:: SOURCE MATERIAL ::
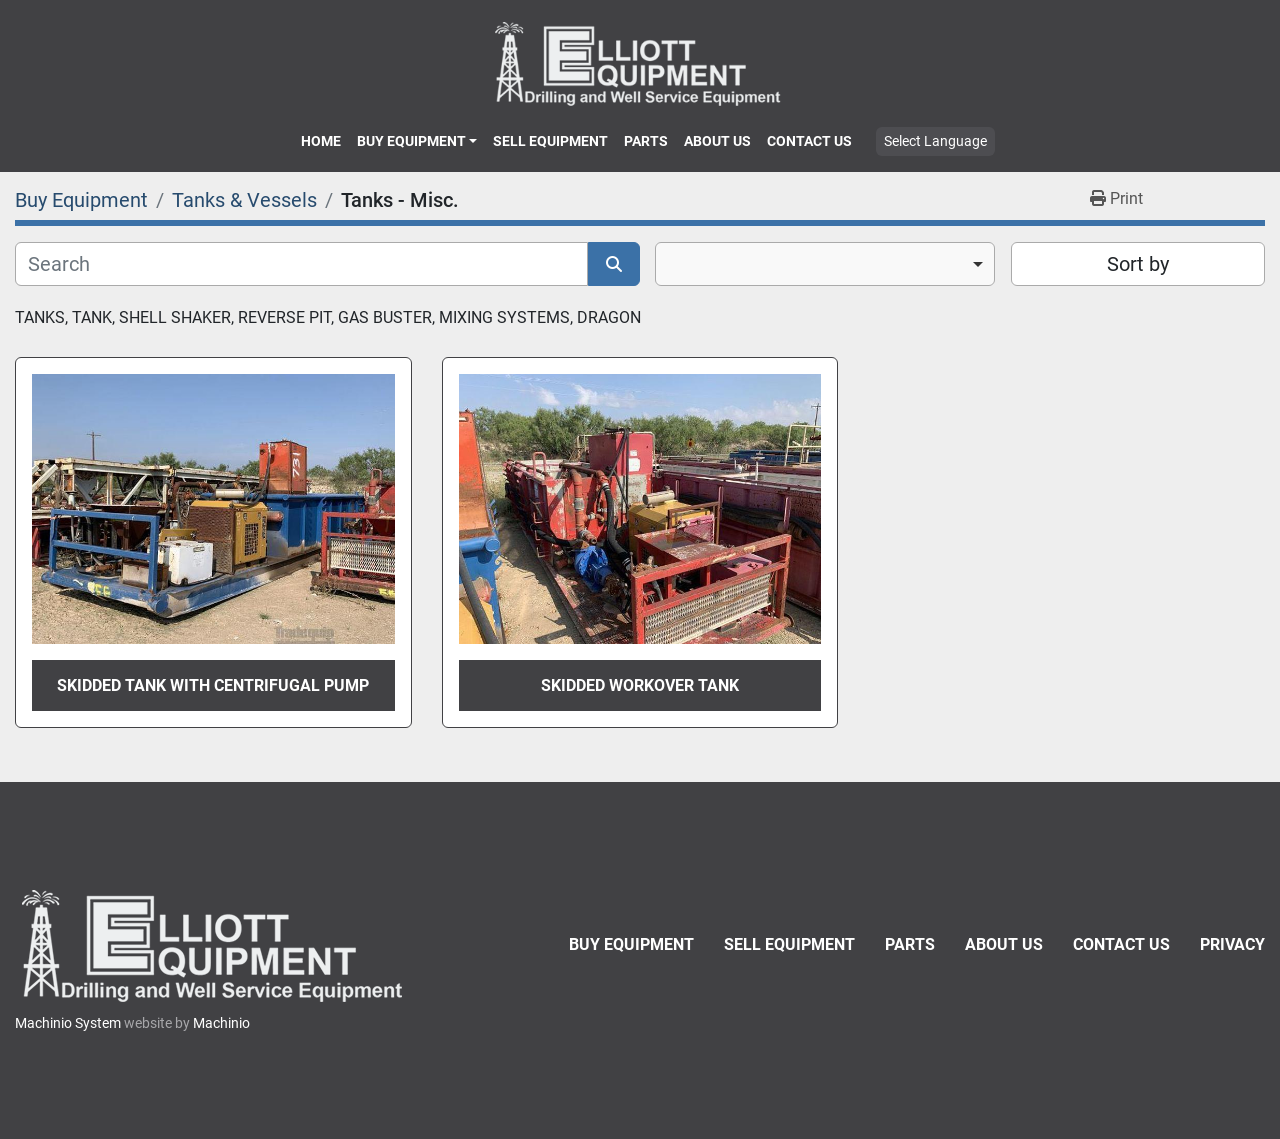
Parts (646, 141)
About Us (717, 141)
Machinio (221, 1023)
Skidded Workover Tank (640, 685)
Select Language (935, 141)
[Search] (301, 264)
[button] (417, 141)
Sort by (1138, 264)
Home (321, 141)
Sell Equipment (550, 141)
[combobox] (825, 264)
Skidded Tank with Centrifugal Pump (213, 685)
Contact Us (809, 141)
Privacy (1232, 944)
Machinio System (68, 1023)
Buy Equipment (411, 141)
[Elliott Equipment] (215, 945)
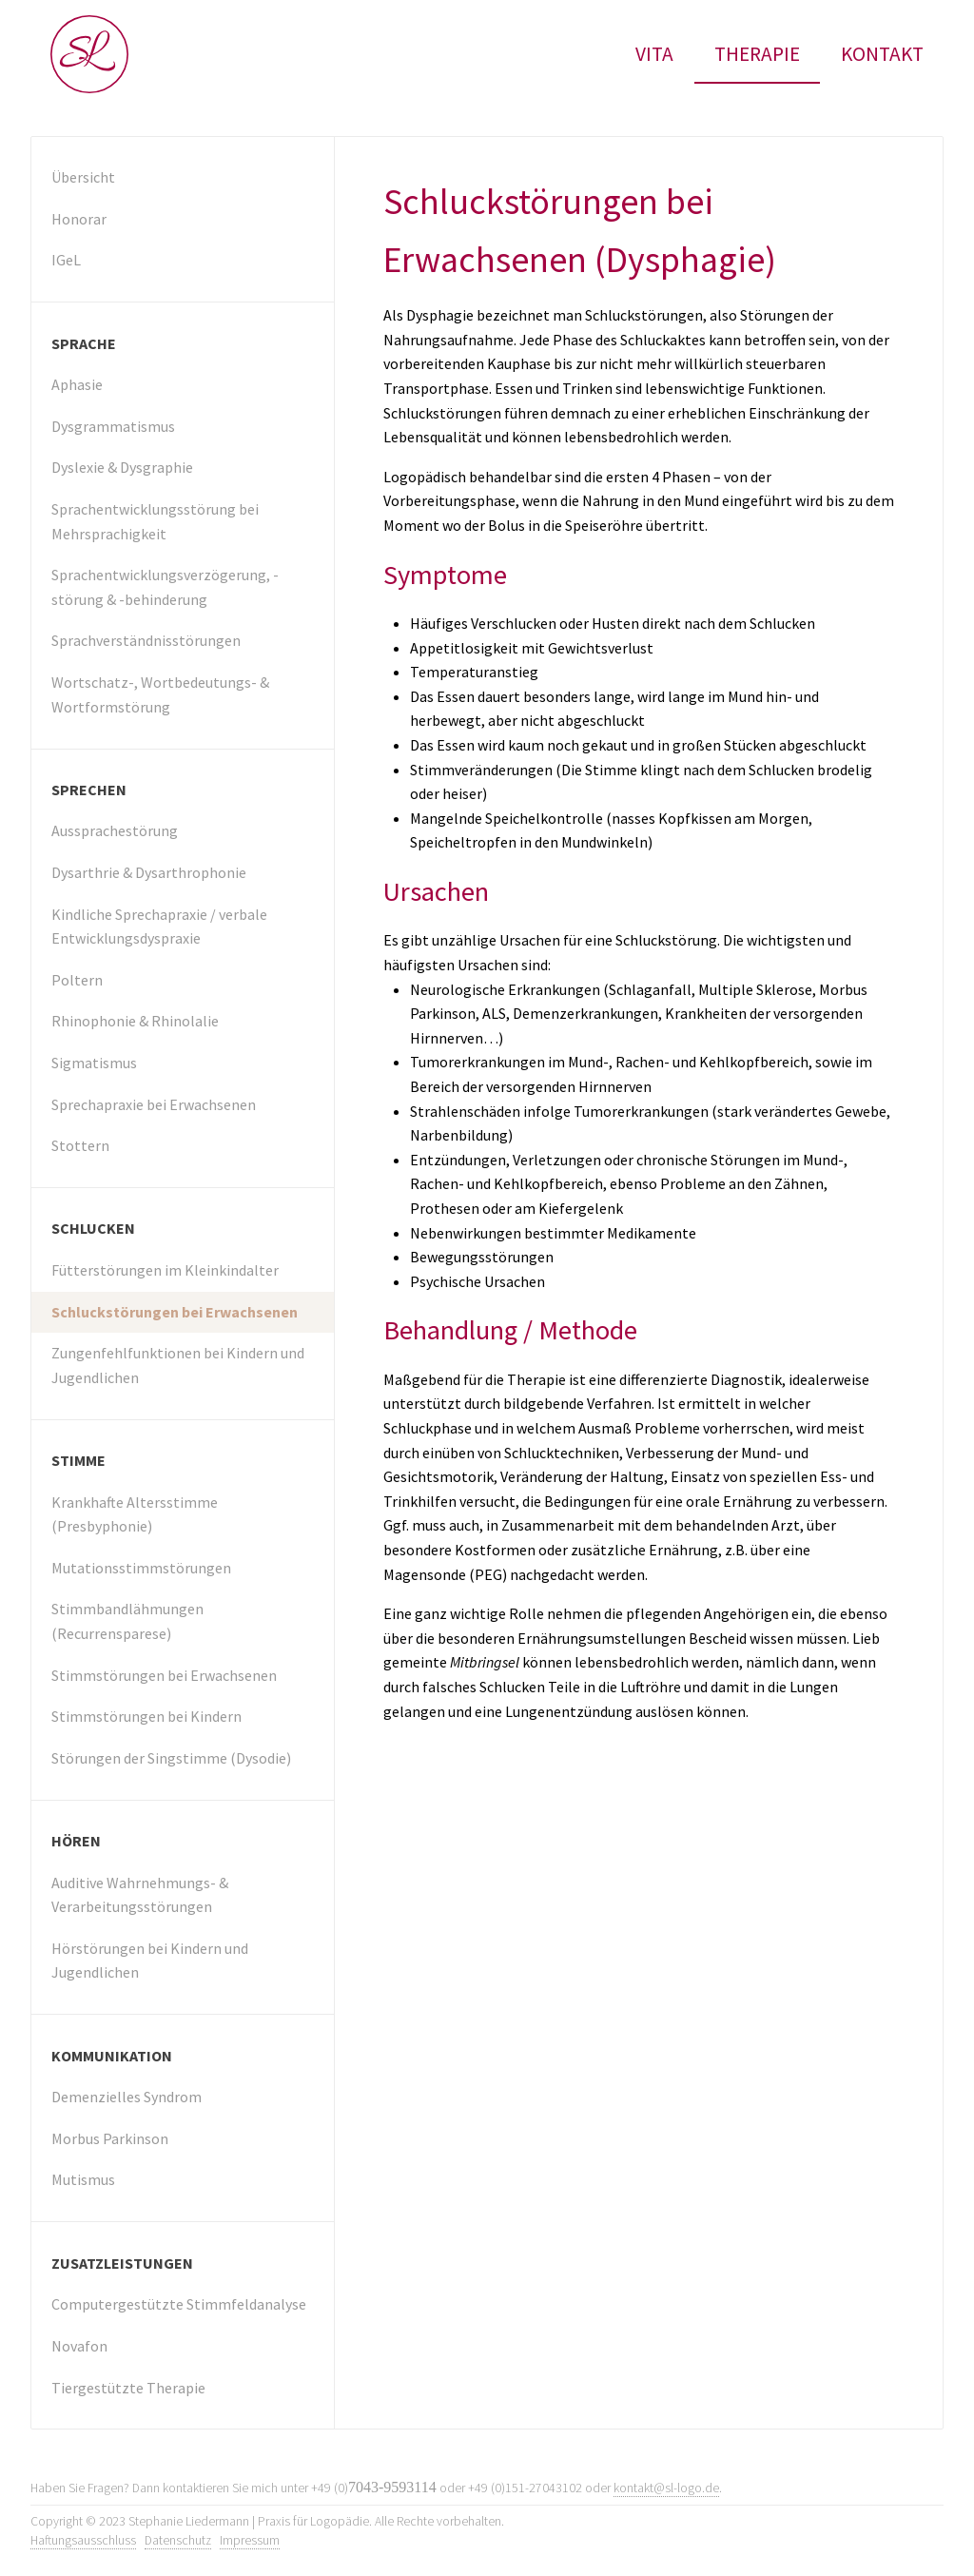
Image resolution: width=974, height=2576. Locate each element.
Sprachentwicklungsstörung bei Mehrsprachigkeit (155, 521)
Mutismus (83, 2179)
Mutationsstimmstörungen (141, 1567)
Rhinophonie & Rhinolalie (135, 1020)
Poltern (77, 979)
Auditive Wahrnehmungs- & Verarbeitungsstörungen (139, 1895)
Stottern (80, 1145)
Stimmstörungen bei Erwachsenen (164, 1675)
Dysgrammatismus (113, 426)
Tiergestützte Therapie (128, 2387)
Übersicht (83, 176)
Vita (654, 54)
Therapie (757, 54)
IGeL (66, 259)
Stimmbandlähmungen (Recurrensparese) (127, 1621)
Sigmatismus (94, 1062)
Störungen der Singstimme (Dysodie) (171, 1757)
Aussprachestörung (114, 830)
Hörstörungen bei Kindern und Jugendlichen (149, 1960)
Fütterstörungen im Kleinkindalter (165, 1269)
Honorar (79, 218)
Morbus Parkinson (109, 2138)
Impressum (250, 2540)
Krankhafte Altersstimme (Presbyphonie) (134, 1514)
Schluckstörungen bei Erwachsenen (174, 1311)
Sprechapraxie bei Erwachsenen (153, 1104)
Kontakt (882, 54)
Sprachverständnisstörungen (146, 640)
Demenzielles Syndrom (126, 2096)
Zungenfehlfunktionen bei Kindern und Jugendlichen (177, 1365)
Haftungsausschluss (83, 2540)
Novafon (79, 2345)
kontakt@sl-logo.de (666, 2488)
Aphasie (77, 384)
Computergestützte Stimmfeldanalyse (178, 2303)
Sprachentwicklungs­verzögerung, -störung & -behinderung (165, 587)
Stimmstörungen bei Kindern (146, 1716)
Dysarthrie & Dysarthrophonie (148, 872)
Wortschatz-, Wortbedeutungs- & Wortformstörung (160, 694)
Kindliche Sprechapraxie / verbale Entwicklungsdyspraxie (159, 926)
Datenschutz (178, 2540)
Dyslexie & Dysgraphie (122, 467)
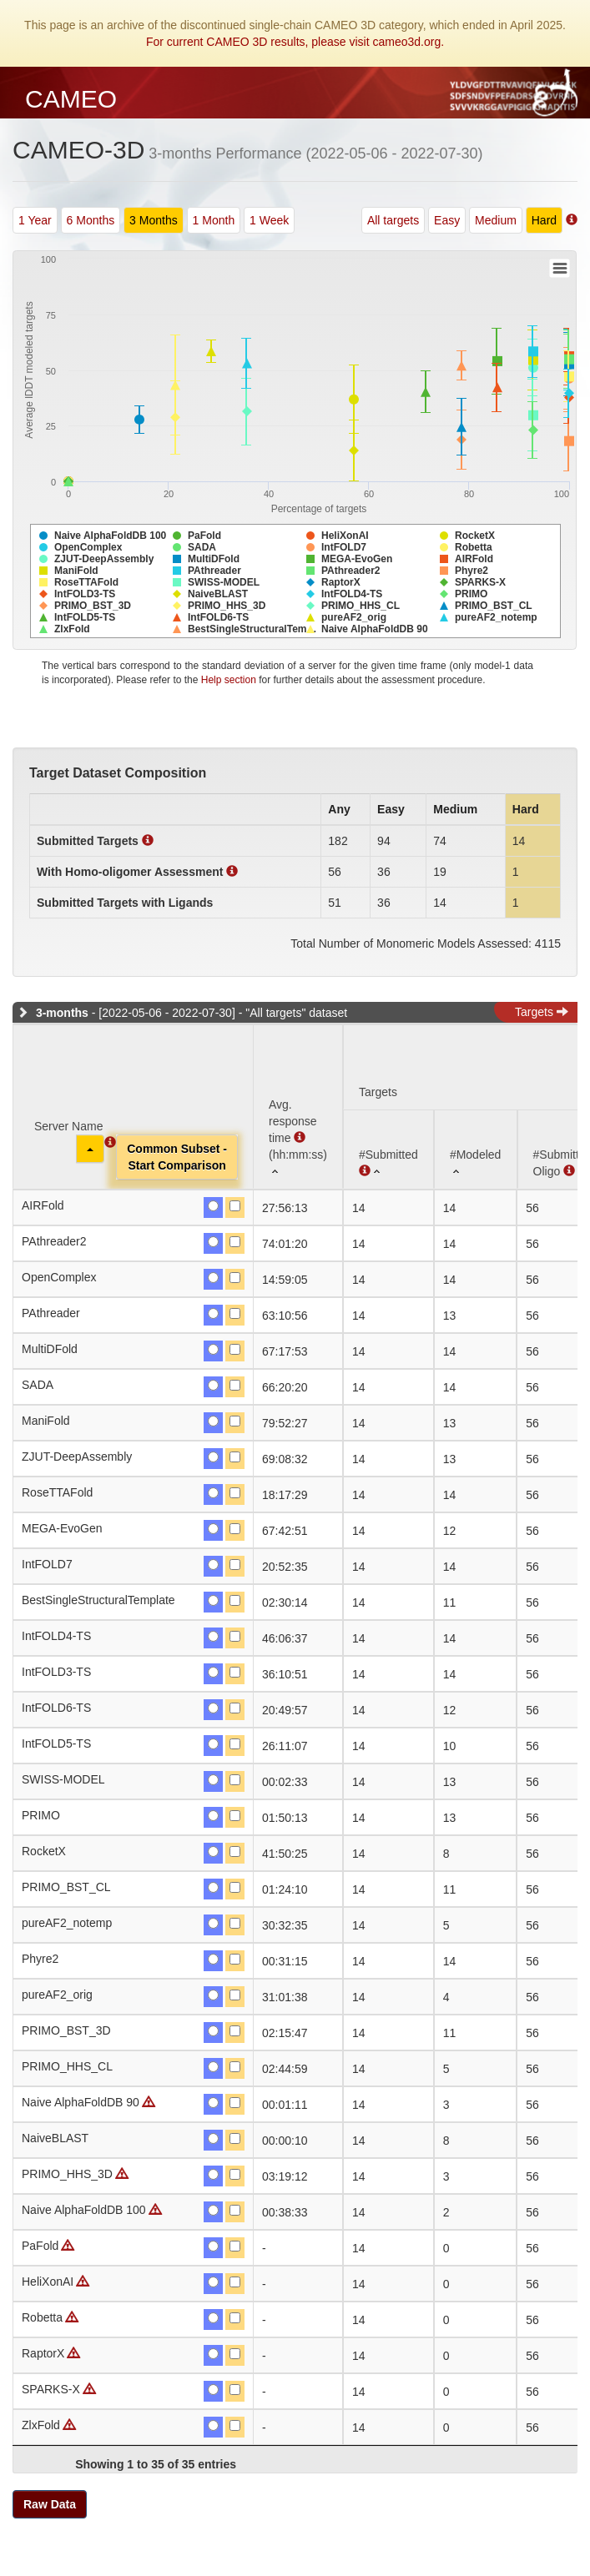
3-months (62, 1012)
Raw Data (49, 2504)
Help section (228, 680)
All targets (393, 220)
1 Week (269, 220)
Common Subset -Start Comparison (177, 1157)
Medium (496, 220)
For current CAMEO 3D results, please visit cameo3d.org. (295, 41)
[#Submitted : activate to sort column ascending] (388, 1149)
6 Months (91, 220)
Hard (544, 220)
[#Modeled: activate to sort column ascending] (475, 1149)
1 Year (35, 220)
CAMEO (71, 99)
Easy (447, 220)
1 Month (214, 220)
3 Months (153, 220)
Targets (541, 1012)
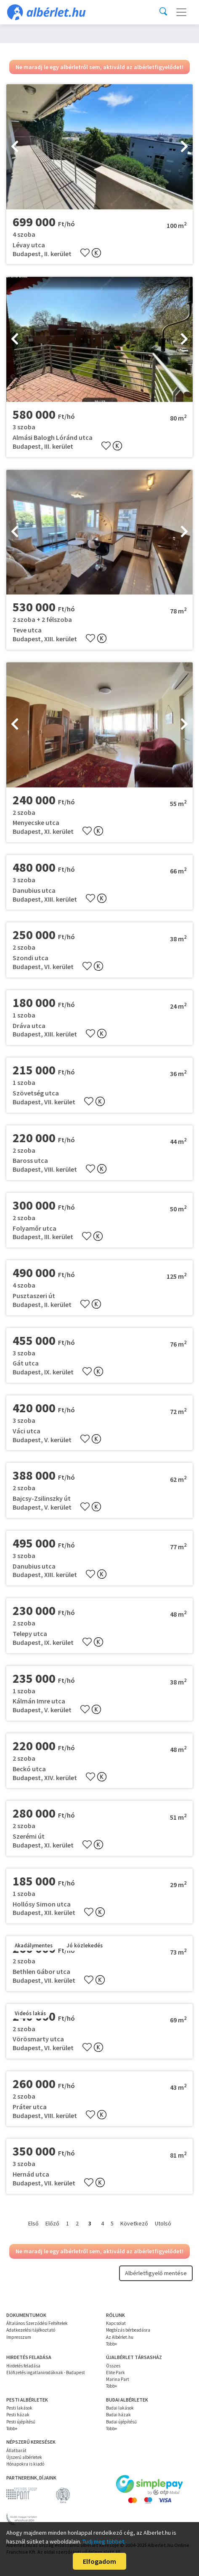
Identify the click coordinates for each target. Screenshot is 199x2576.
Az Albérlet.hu (119, 2337)
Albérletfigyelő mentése (156, 2273)
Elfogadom (99, 2561)
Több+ (111, 2344)
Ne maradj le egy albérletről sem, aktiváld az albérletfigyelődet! (99, 67)
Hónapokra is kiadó (25, 2464)
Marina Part (117, 2379)
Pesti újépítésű (20, 2422)
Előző (52, 2223)
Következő (134, 2223)
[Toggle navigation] (181, 12)
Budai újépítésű (121, 2422)
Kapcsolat (116, 2323)
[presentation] (15, 147)
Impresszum (18, 2337)
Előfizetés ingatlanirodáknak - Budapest (45, 2372)
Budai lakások (120, 2408)
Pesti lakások (19, 2408)
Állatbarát (16, 2450)
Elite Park (115, 2372)
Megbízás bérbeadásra (128, 2330)
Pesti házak (17, 2415)
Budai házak (118, 2415)
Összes (113, 2366)
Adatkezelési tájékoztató (30, 2330)
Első (33, 2223)
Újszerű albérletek (24, 2457)
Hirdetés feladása (23, 2366)
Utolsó (163, 2223)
:::
- [TASK TO CARRY OUT]: Take the stretch of lines above from the one containing "Az Albérlet.hu (119, 2337)" through the one containing "Előfizetés ingatlanirodáknak - Budapest" and repeat it exactly, adding no other line.

- [SOLUTION TO THE PROBLEM]:
Az Albérlet.hu (119, 2337)
Albérletfigyelő mentése (156, 2273)
Elfogadom (99, 2561)
Több+ (111, 2344)
Ne maradj le egy albérletről sem, aktiváld az albérletfigyelődet! (99, 67)
Hónapokra is kiadó (25, 2464)
Marina Part (117, 2379)
Pesti újépítésű (20, 2422)
Előző (52, 2223)
Következő (134, 2223)
[Toggle navigation] (181, 12)
Budai újépítésű (121, 2422)
Kapcsolat (116, 2323)
[presentation] (15, 147)
Impresszum (18, 2337)
Előfizetés ingatlanirodáknak - Budapest (45, 2372)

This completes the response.